[[ Materials provided, beginning ]]

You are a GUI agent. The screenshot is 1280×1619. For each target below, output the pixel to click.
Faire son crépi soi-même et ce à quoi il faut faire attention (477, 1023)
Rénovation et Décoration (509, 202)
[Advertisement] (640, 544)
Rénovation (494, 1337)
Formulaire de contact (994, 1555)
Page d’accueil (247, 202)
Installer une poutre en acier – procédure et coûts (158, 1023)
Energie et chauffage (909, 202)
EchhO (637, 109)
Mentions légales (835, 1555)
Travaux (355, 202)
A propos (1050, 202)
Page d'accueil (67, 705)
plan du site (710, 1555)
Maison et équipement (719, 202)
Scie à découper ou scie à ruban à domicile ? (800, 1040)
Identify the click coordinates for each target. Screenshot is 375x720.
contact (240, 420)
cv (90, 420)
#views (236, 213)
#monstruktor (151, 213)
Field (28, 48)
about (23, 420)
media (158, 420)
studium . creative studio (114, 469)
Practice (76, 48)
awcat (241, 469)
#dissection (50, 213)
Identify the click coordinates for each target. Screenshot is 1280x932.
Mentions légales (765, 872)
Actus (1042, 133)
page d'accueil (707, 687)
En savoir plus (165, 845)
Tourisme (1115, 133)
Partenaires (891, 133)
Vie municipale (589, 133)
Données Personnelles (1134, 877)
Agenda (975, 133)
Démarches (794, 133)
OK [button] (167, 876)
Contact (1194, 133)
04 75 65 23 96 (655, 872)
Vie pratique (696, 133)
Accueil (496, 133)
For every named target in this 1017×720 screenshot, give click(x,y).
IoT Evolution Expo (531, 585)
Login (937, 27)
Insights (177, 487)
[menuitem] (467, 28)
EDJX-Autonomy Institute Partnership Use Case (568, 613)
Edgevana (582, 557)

[[ Materials provided, end ]]

Exercise description:
Count the lines of the material above that contain "Rénovation"; your reply is that number and no more.

The answer:
2